Burst duration can be calculated as follows:
(I/O credit balance) Burst duration = ------------------------------ (Burst IOPS) - (Baseline IOPS)
For example, for 100 GB gp2
volume, the baseline IOPS is 100*3=300 IOPS.
However, any gp2
volume upto 1000 GB comes with burstable capability upto 3,000
IOPS. Hence, this particular volume will be able to sustain a workload upto 3,000 IOPS for
the burst duration of 2000 secs as calculated from the above formula. After the burst credit
are depleted, the volume performance will be back to baseline of 300 IOPS.
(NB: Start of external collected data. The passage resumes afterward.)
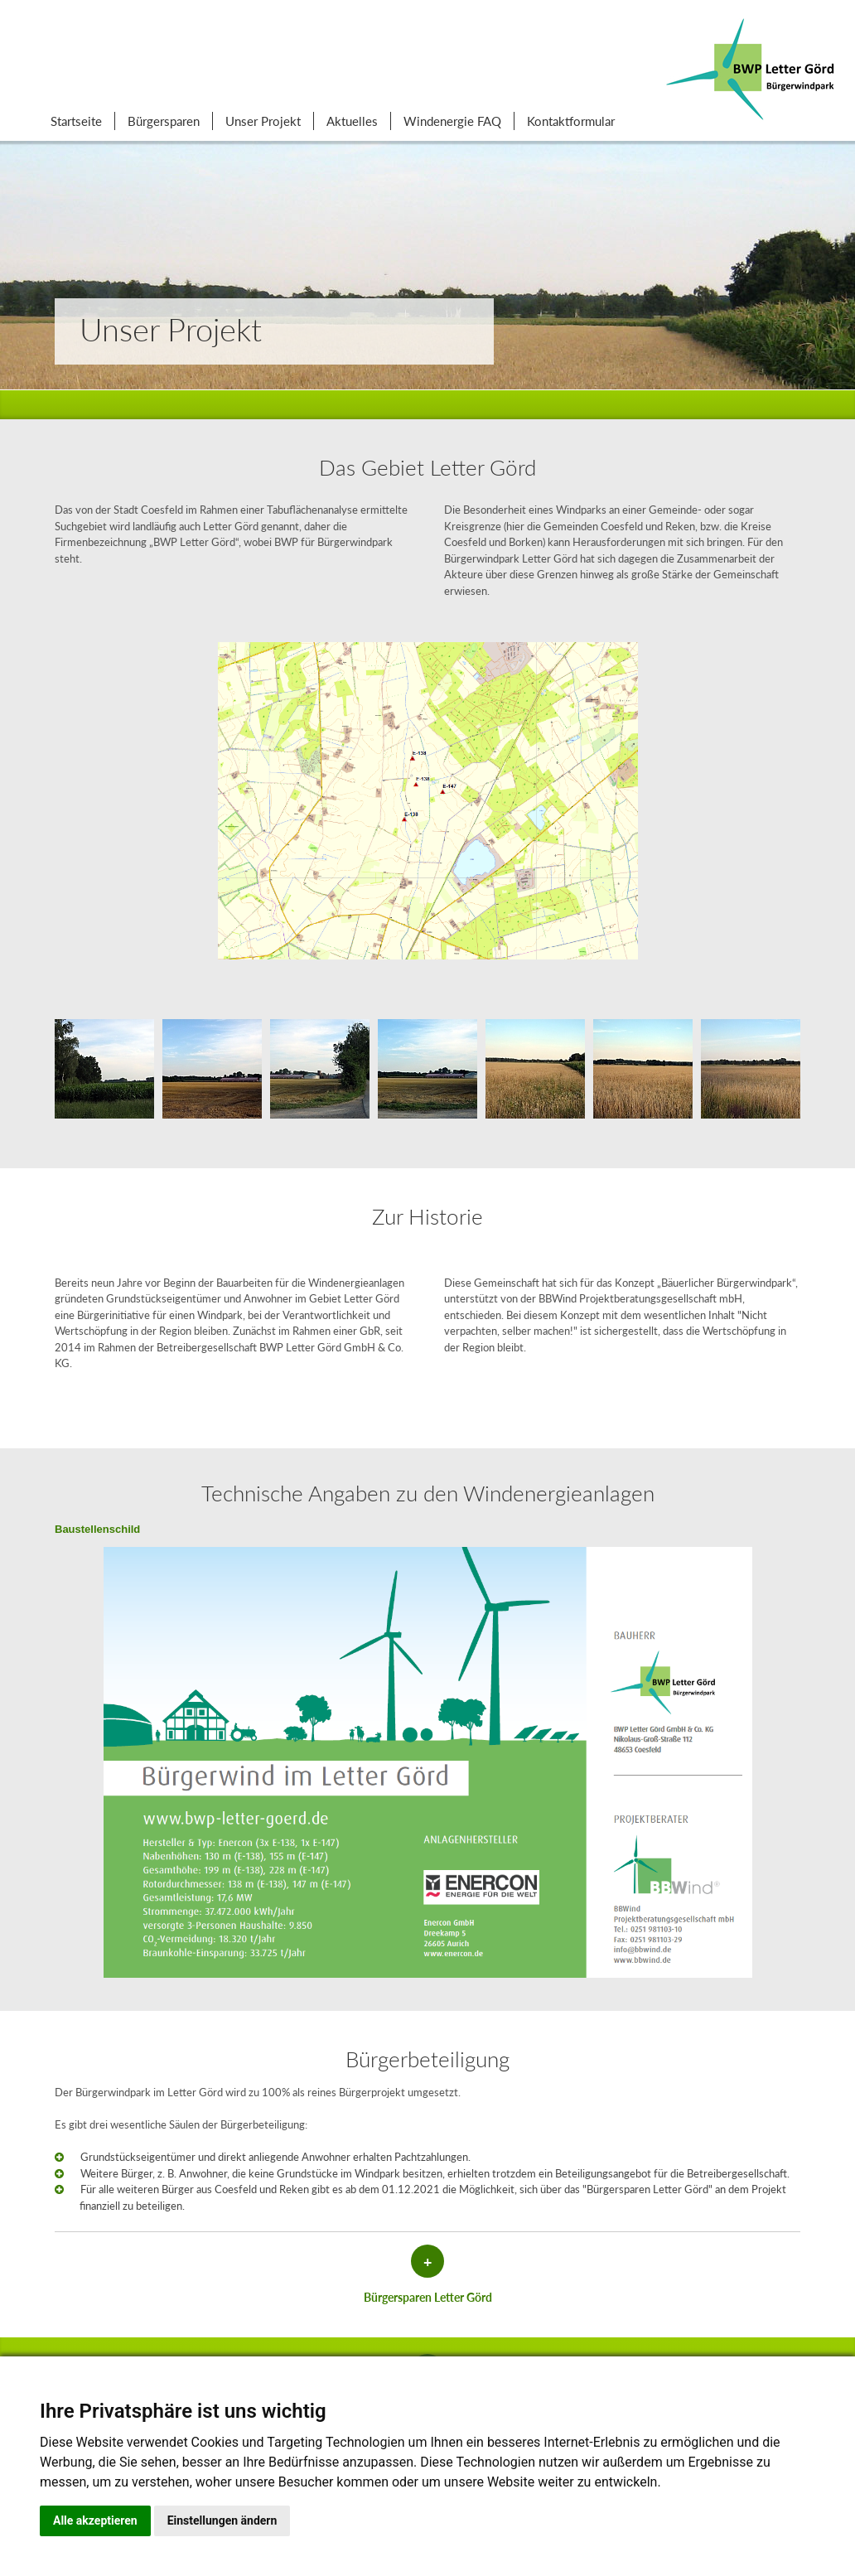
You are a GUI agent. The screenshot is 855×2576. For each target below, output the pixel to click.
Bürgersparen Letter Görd (428, 2297)
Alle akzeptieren (95, 2520)
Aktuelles (352, 121)
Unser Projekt (263, 121)
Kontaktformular (571, 121)
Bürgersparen (164, 121)
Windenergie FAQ (452, 121)
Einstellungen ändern (222, 2520)
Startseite (76, 121)
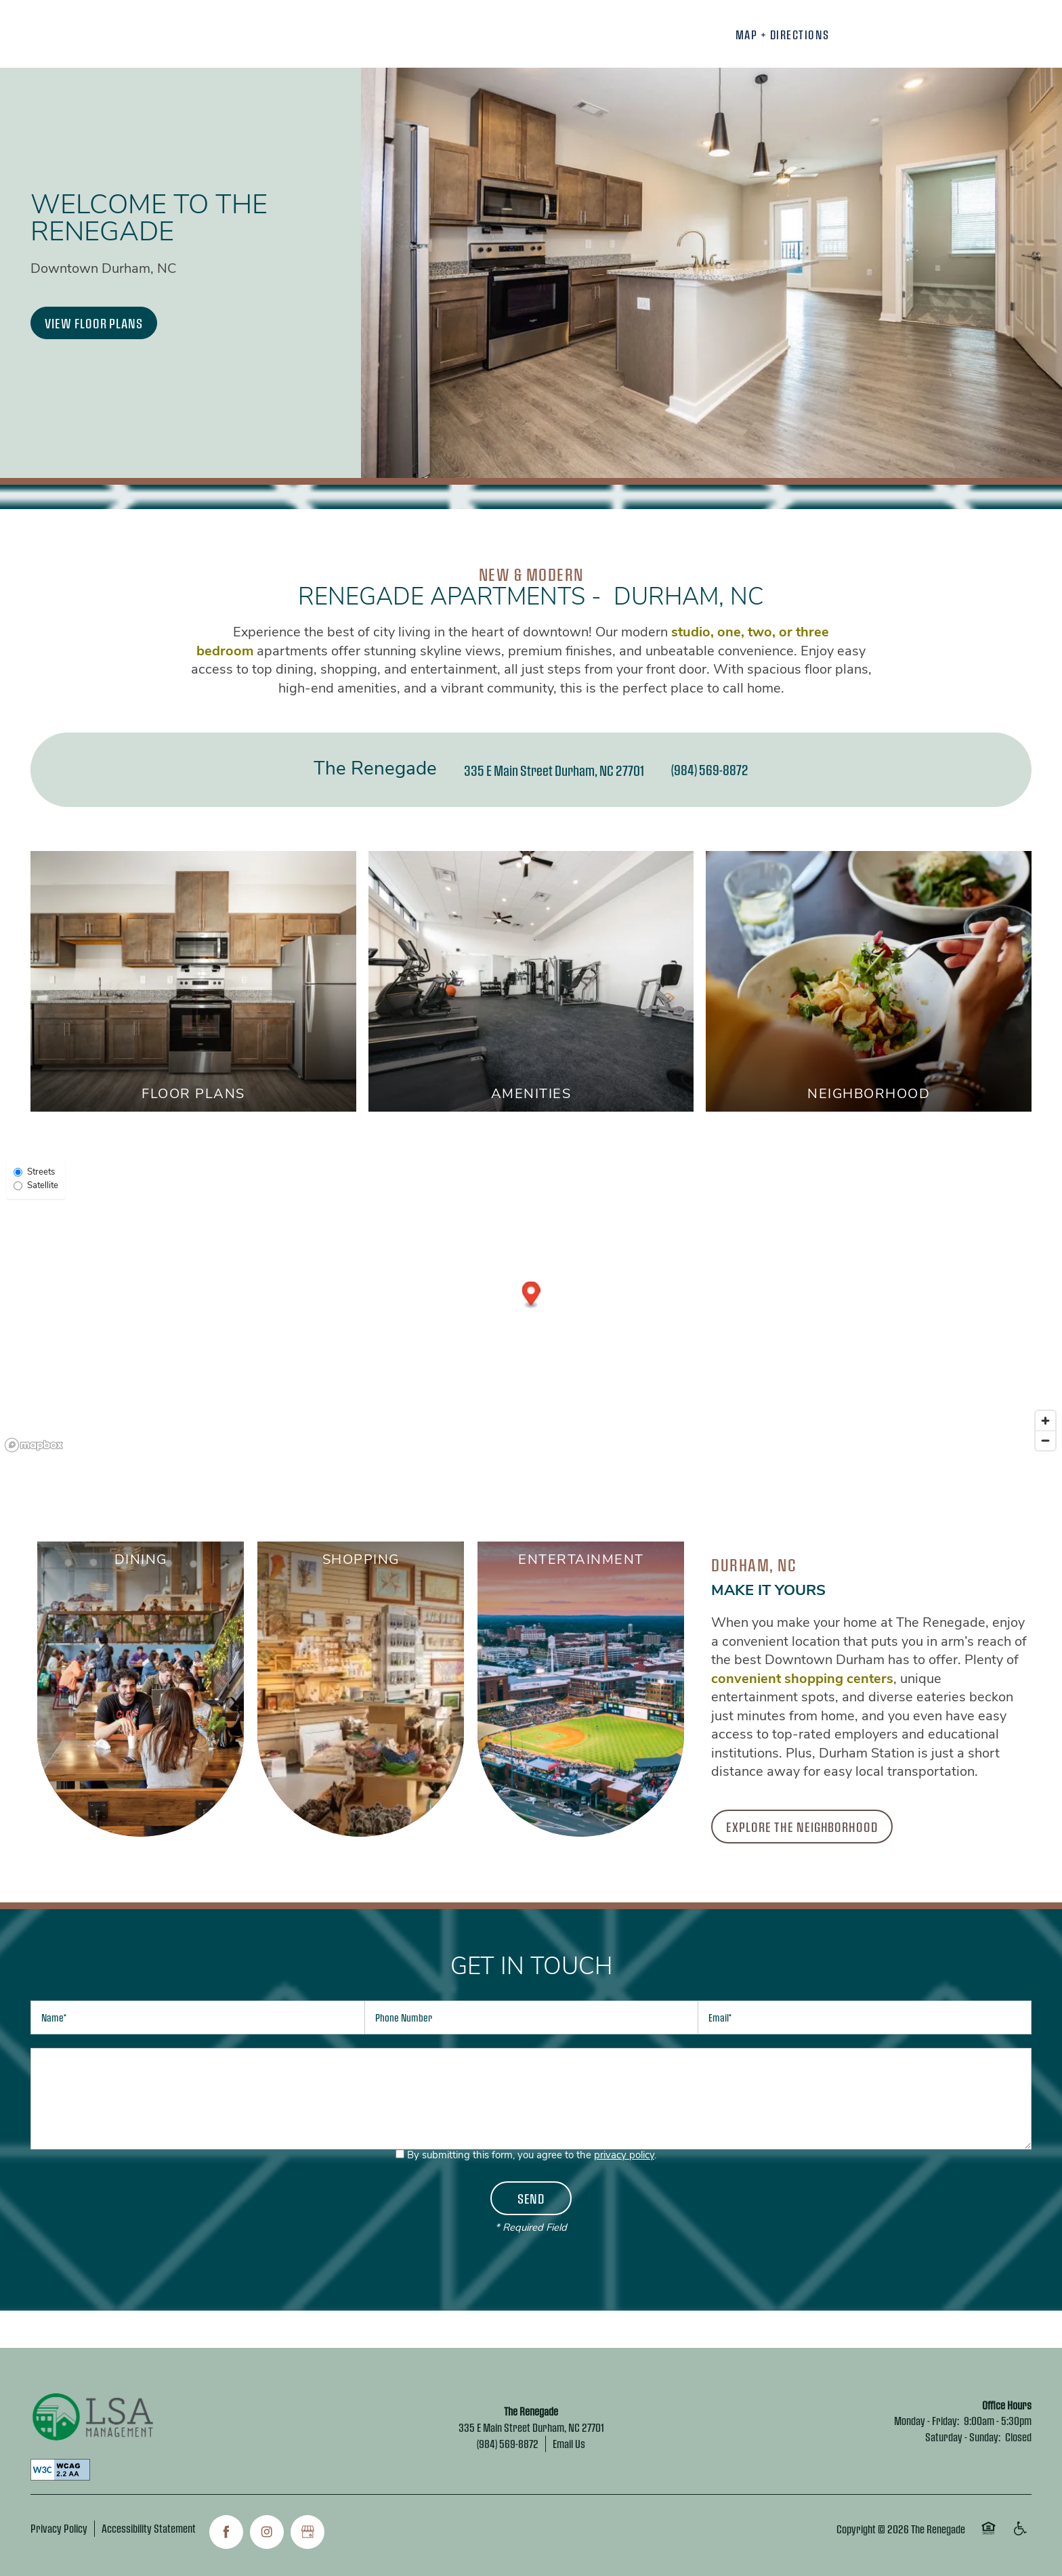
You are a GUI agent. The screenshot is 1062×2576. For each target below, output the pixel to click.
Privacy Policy (58, 2528)
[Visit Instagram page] (267, 2532)
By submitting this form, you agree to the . (531, 2156)
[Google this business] (307, 2532)
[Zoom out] (1045, 1440)
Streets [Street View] (34, 1172)
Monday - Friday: (926, 2420)
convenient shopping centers (802, 1679)
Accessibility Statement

Disk queue length can also contribute to high latency. Disk queue length refers to the
outstanding read/write requests that are waiting for instance and volume resources to be
available. The CloudWatch metric VolumeQueueLength
shows the number of pending
read/write operation requests for the volume.
Avg Queue Length (Operations) = Avg(VolumeQueueLength)
This metric is an important measurement to monitor if you have reached the full utilization of the allocated IOPS on your Amazon EBS volumes. A value of average queue length greater than one for every 1000 IOPS can cause latency.
It is recommended to monitor the CloudWatch metrics for IOPS and throughput so it that does not go beyond the provisioned limits. If it goes beyond that limit, it causes the I/O to be queued up a disk level which in turn increase the Round-trip time for the I/O. This increases the latency, and thus impacts the PostgreSQL database performance.